T’s house was utterly empty, except for a basement recording studio and a shrine to Bob Dylan. He handed me an acoustic guitar and insisted I play something. I strummed. I sang. I did my best to perform. T seemed bored and blank. I asked what he thought of my music. He said I should play more guitar riffs. He then asked if I wanted to hear one of his songs. Before I could answer, he put a CD into his sprawling recording equipment and started blasting a fully produced track. He closed his eyes. He swayed proudly to his music. “I wrote this one for Mavis!” he shouted over the song. When it was over, he put a second CD into the machine and cranked another T original. He resumed his davening. Midway through, he shouted: “I wrote this one for Annie Lennox!” This went on for 45 minutes.
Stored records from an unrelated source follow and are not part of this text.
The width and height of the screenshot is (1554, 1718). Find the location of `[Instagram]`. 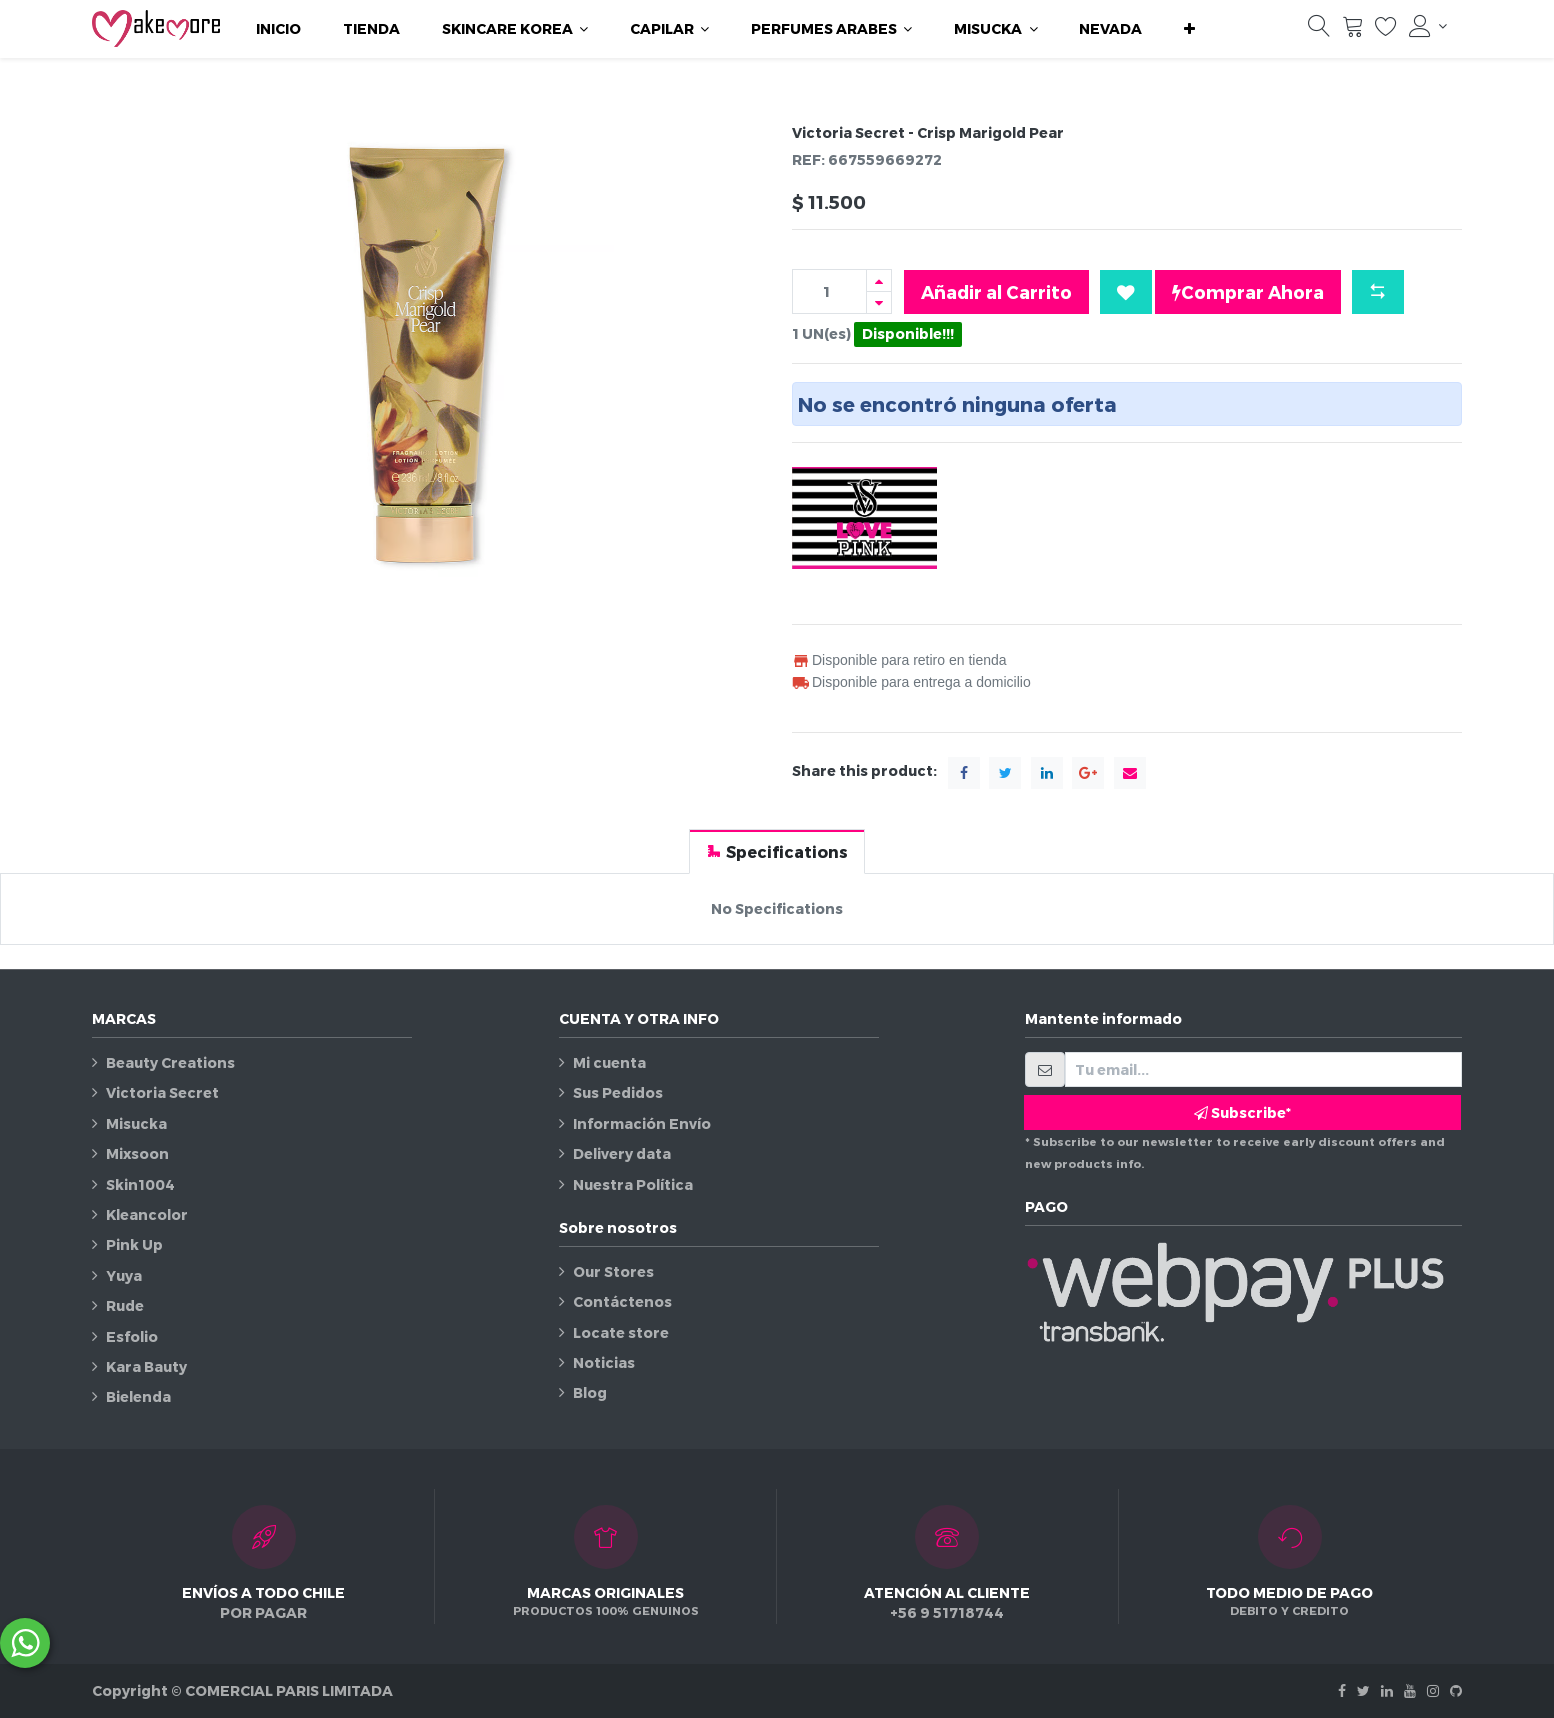

[Instagram] is located at coordinates (1433, 1690).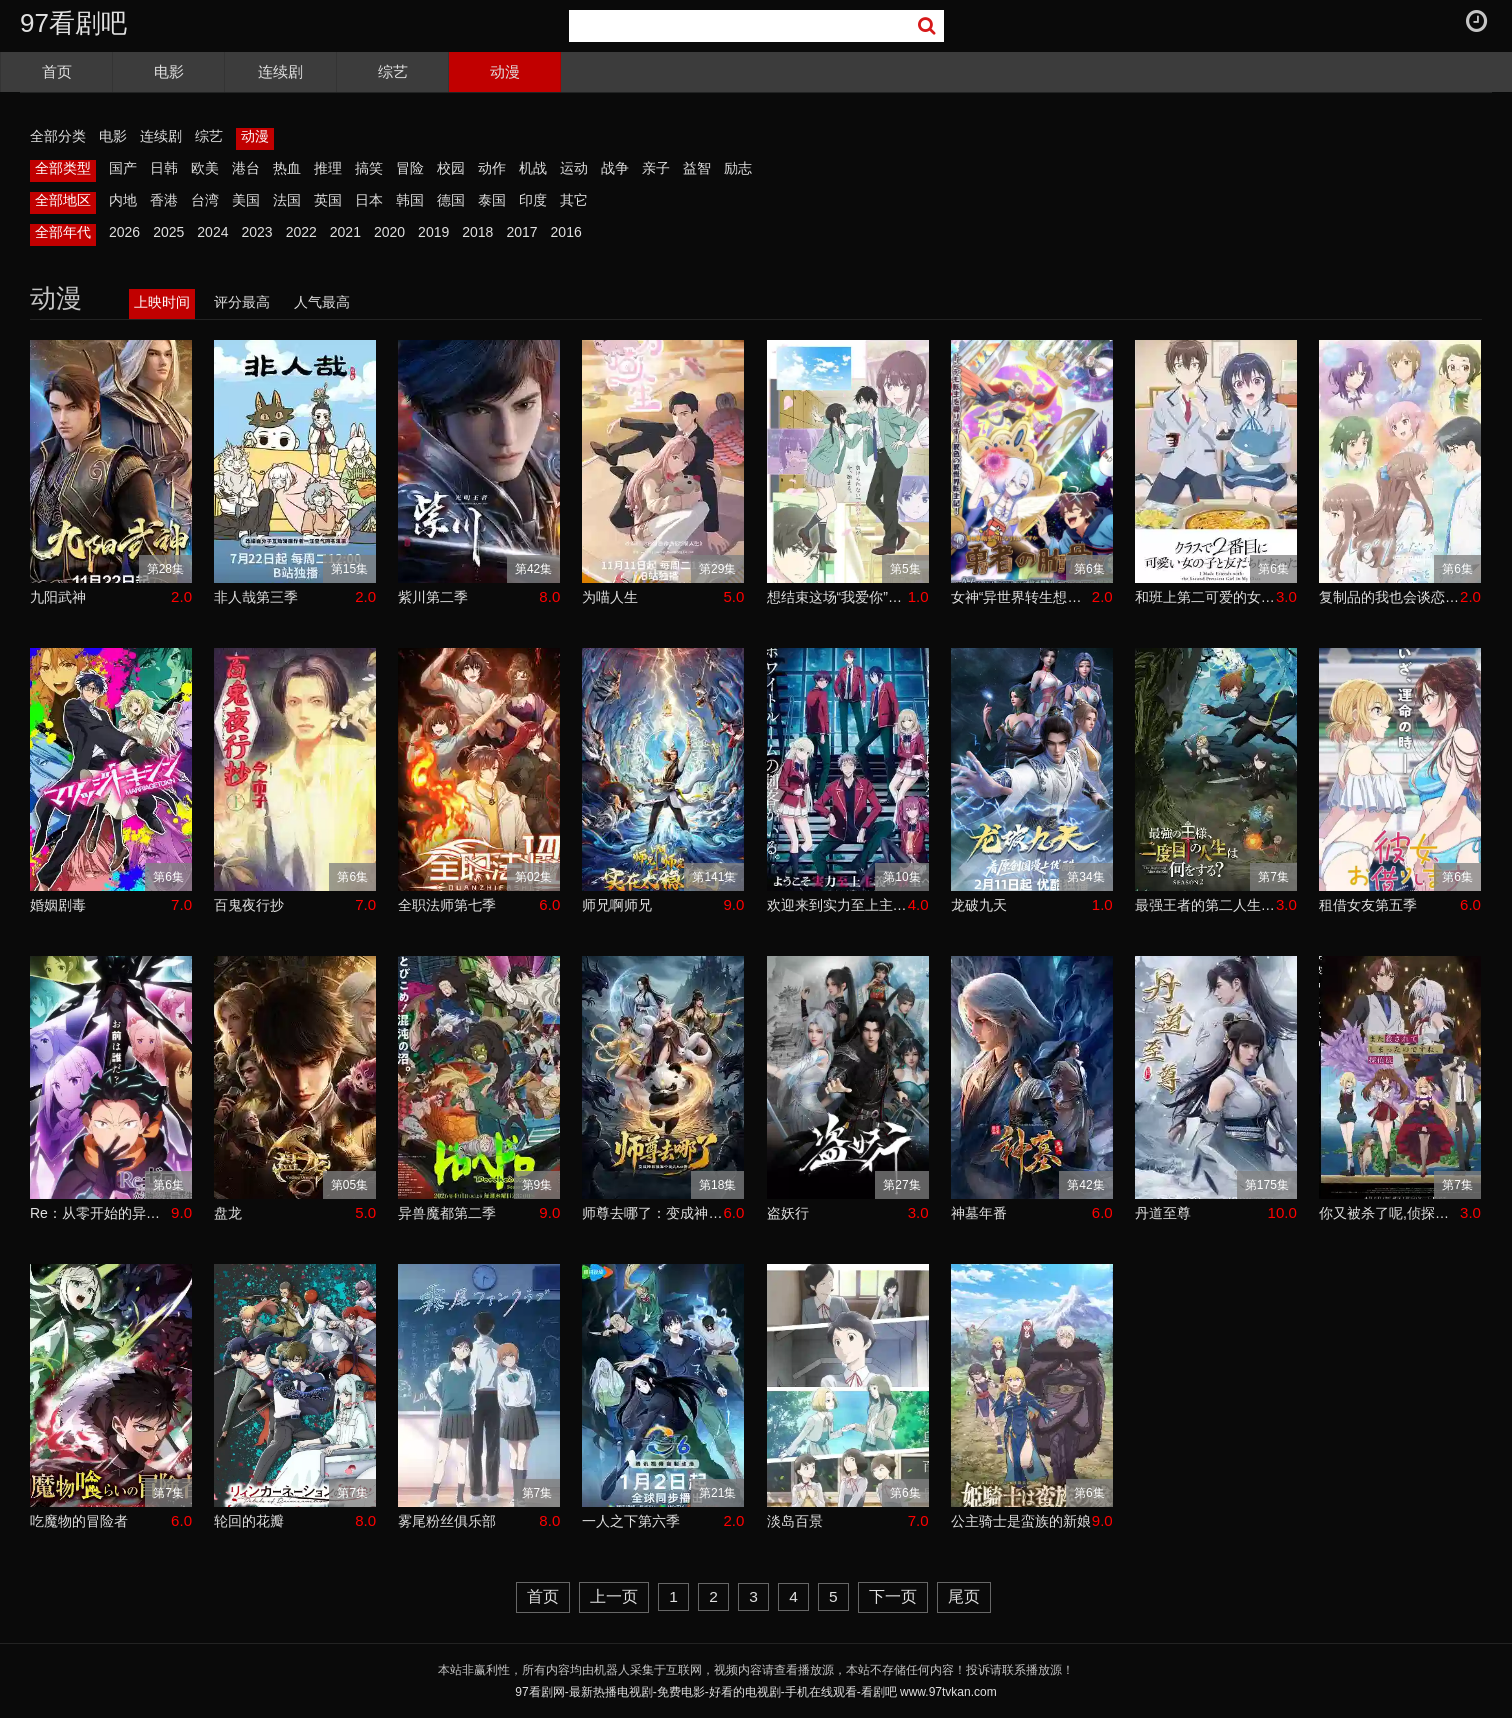 The width and height of the screenshot is (1512, 1718). Describe the element at coordinates (447, 905) in the screenshot. I see `全职法师第七季` at that location.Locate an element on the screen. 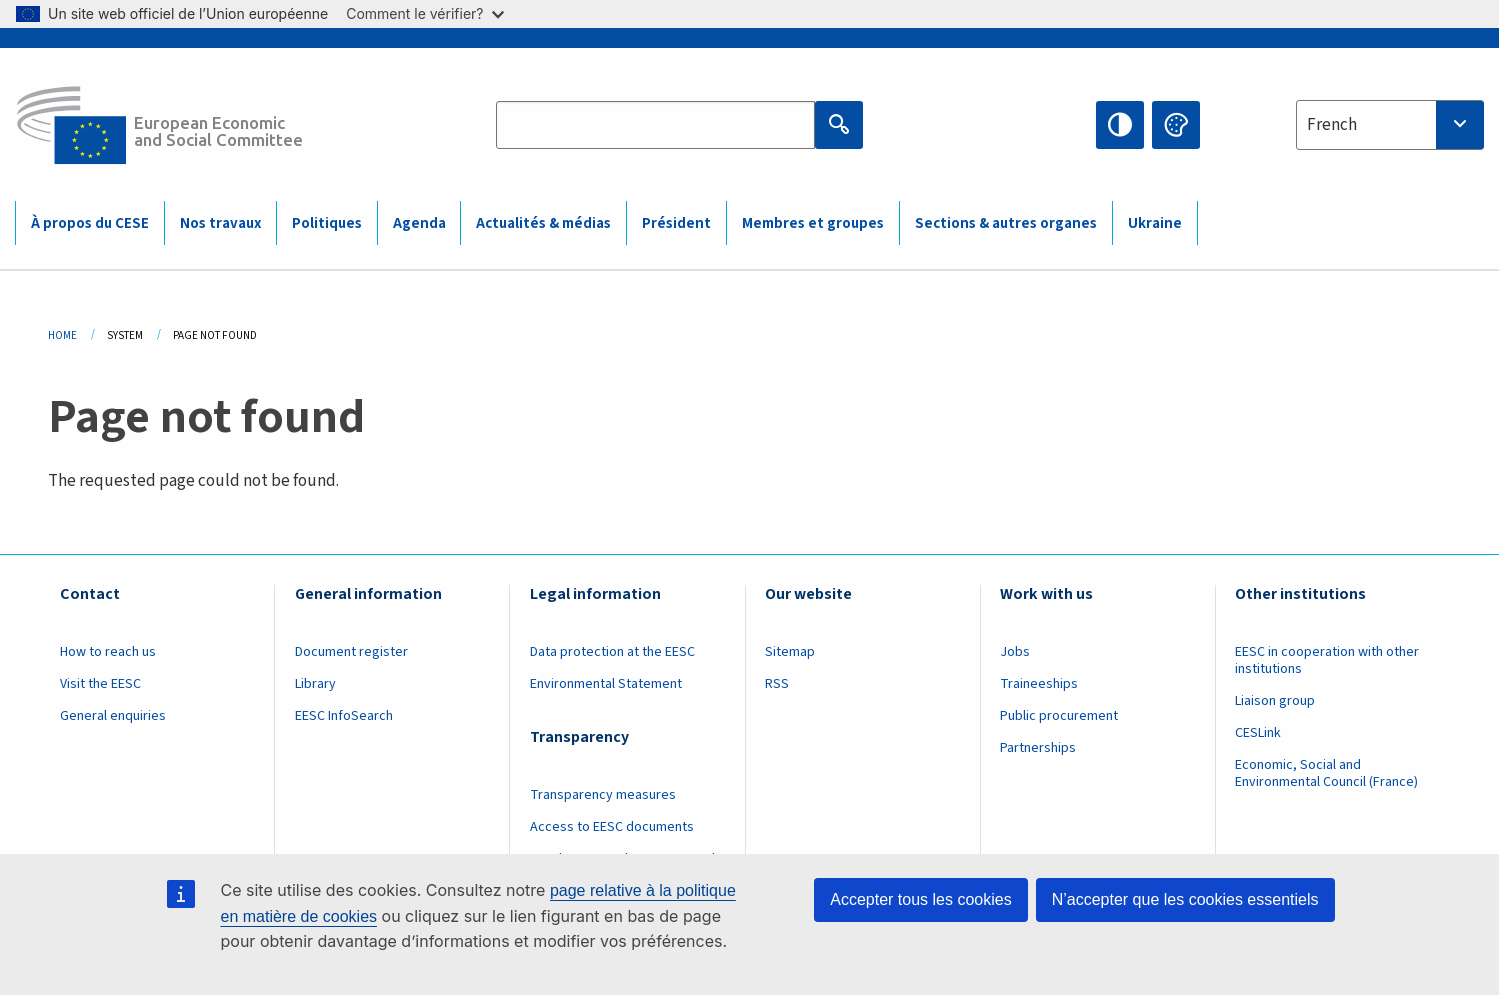 The width and height of the screenshot is (1499, 995). General enquiries is located at coordinates (113, 716).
As I left his grand, empty home, without a mentor but with a new neurosis about my guitar playing, I looked at this lonely, aging, jingley songwriter and thought about a passage from The Wind in the Willows in which the vigorously haughty Mr. Toad, a kind of amphibian Felix Dennis, triumphantly sings to an “enraptured audience that his imagination so clearly saw.” Earlier, Toad had been blocked from singing in public — “a sort of turning-point in [his] career.” And so, alone in his Toad Hall bedroom, Toad performs his “last little song” in front of empty chairs. He sings this twice, “letting himself go, with uplifted voice.” Then he breaks down a bit, “heav[ing] a deep sigh; a long, long, long sigh.” But arrogance and vanity always win: Mr. Toad snaps out of his meltdown and fixes his hair.
For twelve years I associated this scene with T. But I’m a 30-year-old songwriter. My audience is enraptured and imaginary. And I am alone in the afternoon somewhere on the North Shore recording a football jingle.
I will heave a deep sigh; a long, long, long sigh. And then I will fix my hair.